Are there any church calendars that include Advent as Christmas, or is Christmas always supposed to follow December 25th?

The Day

From the Catholic Church, Christmas Day ("The Solemnity of the Nativity of the Lord") starts on Christmas Eve, December 24th as sundown.

The Season

According to the Catholic Encyclopedia:

In different Churches, the Christmas Season might end on Jan. 6 (the traditional date of the Feast of the Epiphany), or might last until the Feast of the Baptism of the Lord (usually the Sunday after Epiphany), or might even last all the way to Feb. 2 (the Feast of the Presentation of the Lord, 40 days after Dec. 25).

I think it it interesting that the song, "Twelve Days of Christmas" is referring to the twelve days from Christmas to Epiphany.

Historically, did the church celebrate Christmas before or after December 25th?

The Day

From the Catholic Encyclopedia (section titled "Early Celebration"):

The first evidence of the feast is from Egypt.
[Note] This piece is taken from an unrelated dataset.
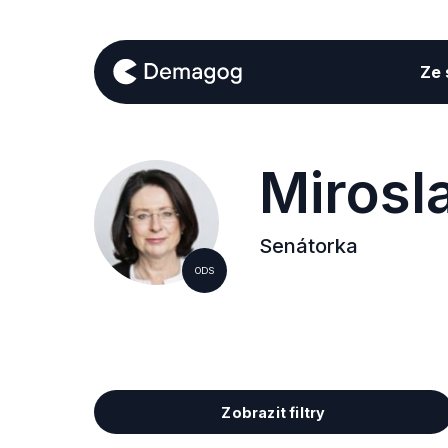
Ze s
Mirosl
Senátorka
ODS
Zobrazit filtry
About A.D. 200, Clement of Alexandria (Stromata I.21) says that certain Egyptian theologians "over curiously" assign, not the year alone, but the day of Christ's birth, placing it on 25 Pachon (20 May) in the twenty-eighth year of Augustus. It goes on from there to list many different dates that Christmas (the day as the Birth of Christ) was celebrated on.

The Season

Codex Theod., II, 8, 27 (cf. XV, 5,5) forbids, in 425, circus games on 25 December; though not till Codex Just., III, 12, 6 (529) is cessation of work imposed. The Second Council of Tours (can. xi, xvii) proclaims, in 566 or 567, the sanctity of the "twelve days" from Christmas to Epiphany, and the duty of Advent fast; that of Agde (506), in canons 63-64, orders a universal communion, and that of Braga (563) forbids fasting on Christmas Day. Popular merry-making, however, so increased that the "Laws of King Cnut", fabricated c. 1110, order a fast from Christmas to Epiphany.

Why has the emphasis on Christmas switched to Advent (the time of preparation)?
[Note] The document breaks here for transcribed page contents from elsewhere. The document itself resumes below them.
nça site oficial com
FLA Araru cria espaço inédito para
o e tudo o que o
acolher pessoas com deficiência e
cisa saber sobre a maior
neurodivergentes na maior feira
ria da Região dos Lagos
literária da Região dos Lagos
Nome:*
I think it is important to note that Advent is not just the time of preparation for Christmas but for the second coming. According to the USCCB:

Beginning the Church's liturgical year, Advent (from, "ad-venire" in Latin or "to come to") is the season encompassing the four Sundays (and weekdays) leading up to the celebration of Christmas.
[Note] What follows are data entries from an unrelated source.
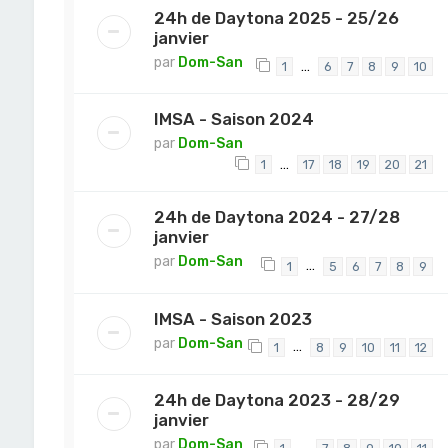
24h de Daytona 2025 - 25/26
janvier
par
Dom-San
…
1
6
7
8
9
10
IMSA - Saison 2024
par
Dom-San
…
1
17
18
19
20
21
24h de Daytona 2024 - 27/28
janvier
par
Dom-San
…
1
5
6
7
8
9
IMSA - Saison 2023
par
Dom-San
…
1
8
9
10
11
12
24h de Daytona 2023 - 28/29
janvier
par
Dom-San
The Advent season is a time of preparation that directs our hearts and minds to Christ’s second coming at the end of time and also to the anniversary of the Lord’s birth on Christmas. The final days of Advent, from December 17 to December 24, focus particularly on our preparation for the celebrations of the Nativity of our Lord (Christmas).

[emphasis added]

"Advent, this powerful liturgical season that we are beginning, invites us to pause in silence to understand a presence. It is an invitation to understand that the individual events of the day are hints that God is giving us, signs of the attention he has for each one of us." ---Pope Benedict VXI, Homily at First Vespers of Advent, November 28, 2009

In the weeks before or during the Christmas season, many people set up a "manger scene" which has its origins from the nativity scene erected by St. Francis of Assisi. This could be taken as either a celebration of Christmas or an Advent celebration (many people will put the figures in the manger only at the appropriate times -Jesus on the 25th of Dec, the magi on Jan 6/7th).